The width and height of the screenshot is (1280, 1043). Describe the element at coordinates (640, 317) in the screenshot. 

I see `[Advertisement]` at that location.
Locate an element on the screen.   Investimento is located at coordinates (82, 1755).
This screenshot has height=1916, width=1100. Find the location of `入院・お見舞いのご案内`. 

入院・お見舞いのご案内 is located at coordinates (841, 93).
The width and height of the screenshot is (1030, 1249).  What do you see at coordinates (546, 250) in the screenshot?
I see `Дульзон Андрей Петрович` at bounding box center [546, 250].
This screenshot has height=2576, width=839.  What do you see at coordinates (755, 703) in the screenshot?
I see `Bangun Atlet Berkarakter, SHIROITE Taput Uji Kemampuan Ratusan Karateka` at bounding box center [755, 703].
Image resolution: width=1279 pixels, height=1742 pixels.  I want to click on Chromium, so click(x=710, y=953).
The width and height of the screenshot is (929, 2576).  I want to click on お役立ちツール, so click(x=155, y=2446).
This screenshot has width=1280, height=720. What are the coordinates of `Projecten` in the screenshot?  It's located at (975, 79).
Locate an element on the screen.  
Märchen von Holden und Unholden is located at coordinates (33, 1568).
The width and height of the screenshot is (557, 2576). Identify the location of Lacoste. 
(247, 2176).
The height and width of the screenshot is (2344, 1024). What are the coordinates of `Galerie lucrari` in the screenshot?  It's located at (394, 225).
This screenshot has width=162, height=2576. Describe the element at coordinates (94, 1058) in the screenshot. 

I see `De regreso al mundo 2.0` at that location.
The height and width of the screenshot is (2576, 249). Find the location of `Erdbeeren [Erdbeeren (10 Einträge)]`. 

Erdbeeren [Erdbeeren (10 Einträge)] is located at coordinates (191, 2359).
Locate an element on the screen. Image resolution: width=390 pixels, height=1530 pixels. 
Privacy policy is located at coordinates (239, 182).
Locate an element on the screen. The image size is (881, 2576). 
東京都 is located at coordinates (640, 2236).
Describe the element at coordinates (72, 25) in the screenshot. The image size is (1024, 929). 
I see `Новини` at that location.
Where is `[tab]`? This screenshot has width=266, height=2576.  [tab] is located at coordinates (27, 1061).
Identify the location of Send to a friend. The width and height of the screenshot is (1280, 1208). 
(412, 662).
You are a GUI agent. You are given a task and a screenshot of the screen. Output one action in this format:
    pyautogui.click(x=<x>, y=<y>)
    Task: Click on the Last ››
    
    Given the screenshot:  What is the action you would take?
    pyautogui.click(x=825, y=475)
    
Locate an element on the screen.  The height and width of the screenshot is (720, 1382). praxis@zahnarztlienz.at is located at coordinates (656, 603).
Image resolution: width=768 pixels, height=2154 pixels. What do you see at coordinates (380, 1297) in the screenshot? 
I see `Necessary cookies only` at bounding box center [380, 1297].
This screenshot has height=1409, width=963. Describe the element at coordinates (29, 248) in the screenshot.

Required action: Scan the listing above and identify each line holding the string "want"; copy every such line.

Completed exercise:
Image resolution: width=1279 pixels, height=1742 pixels.  I want to click on Chromium, so click(x=710, y=953).
The width and height of the screenshot is (929, 2576).  I want to click on お役立ちツール, so click(x=155, y=2446).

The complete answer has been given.